Na altura, em resposta, a empresa pública emitiu um comunicado no qual se pode ler que estas são fissuras “recorrentes e até mesmo naturais neste tipo de estruturas” mas que “não representam qualquer risco para a estabilidade e condições de segurança na utilização da mesma”.
Hoje, contactada, a Infraestruturas de Portugal diz que “não se confirma a existência de fissuras” em nenhuma das duas pontes daquela zona. Segundo o protocolo da empresa, as inspeções periódicas principais e de rotina são feitas a cada seis e dois anos, respetivamente. Relativamente às duas pontes que ligam os concelhos de Castelo de Paiva e Entre-os-Rios, ambas “foram objeto de uma Inspeção Principal Global em 2015 e de uma Inspeção Principal Subaquática em 2017 e 2019”, conta a mesma fonte oficial da IP. Assim, as obras de engenharia foram classificadas como estando em “Estado de Conservação Regular”.

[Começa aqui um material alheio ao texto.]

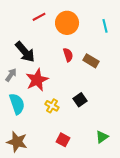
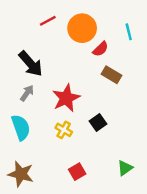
red semicircle: (68, 55) -> (100, 49), moved, turned 64
gray arrow: (11, 75) -> (27, 93), moved
red star: (37, 80) -> (66, 98), moved
red square: (63, 140) -> (77, 172), turned 32

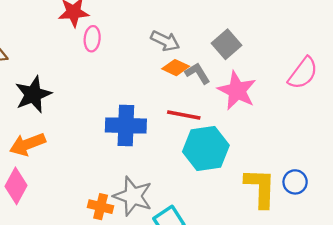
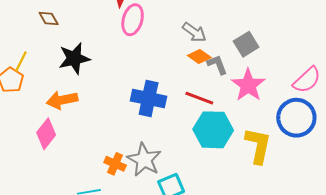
pink ellipse: (92, 39) -> (133, 20), size x1.4
blue circle: (295, 182) -> (296, 118), moved, size x1.8
yellow L-shape: (260, 188) -> (258, 146), moved

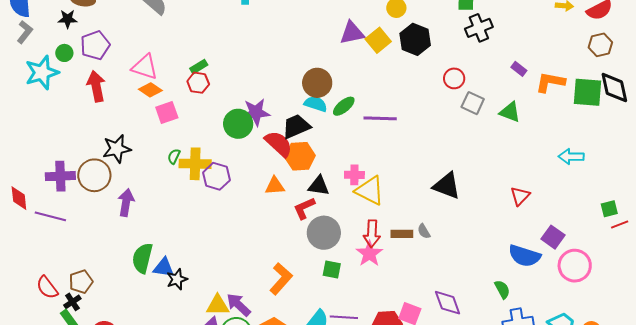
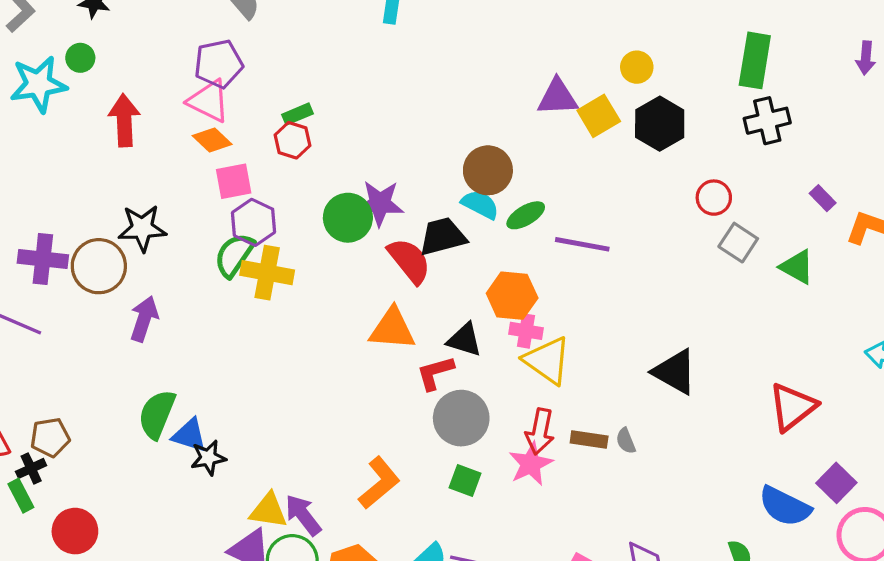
purple pentagon: (95, 45) -> (219, 64), moved
green semicircle: (174, 156) -> (234, 255), size x1.8
orange hexagon: (300, 156) -> (512, 296), moved
purple hexagon: (216, 176) -> (254, 222), moved
orange triangle: (275, 186) -> (392, 329), size x1.4
red triangle: (520, 196) -> (793, 407), size x1.5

Segundo Mychael Lourenço, engenheiro civil, “a corrosão e a existência de fissuras de origem mecânica constituem as formas mais comuns de patologias em estruturas de obras-de-arte, sendo necessários cuidados especiais no sentido da prevenção e reabilitação das mesmas”.

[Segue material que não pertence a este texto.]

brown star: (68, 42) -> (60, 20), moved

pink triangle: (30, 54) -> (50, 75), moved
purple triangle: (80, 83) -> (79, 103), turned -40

Segundo a IP, estes cuidados estão garantidos.
Longe dos holofotes, as lições
Horácio Moreira acredita que a tragédia “serviu para uma fiscalização mais forte das outras pontes”. Augusto Moreira subscreve esta visão, declarando que a queda “alertou para a realidade do Interior”. Um Interior esquecido, que não tem “o mesmo peso”, segundo Augusto, que as áreas metropolitanas. Roque Amaro, professor de Economia do ISCTE, enfatiza que, “em regra geral, todas as componentes do Interior acabam por ser avaliadas incorretamente”, explicando que foi o que aconteceu na ponte, onde houve uma situação clara de “negligência”. A ponte não “mereceu a atenção que mereceria se estivesse nas zonas de holofotes da economia”.
20 anos depois, permanece no ar a incerteza e o sentimento de desresponsabilização. “Não foi feita justiça neste processo”, afirma Augusto Moreira com veemência.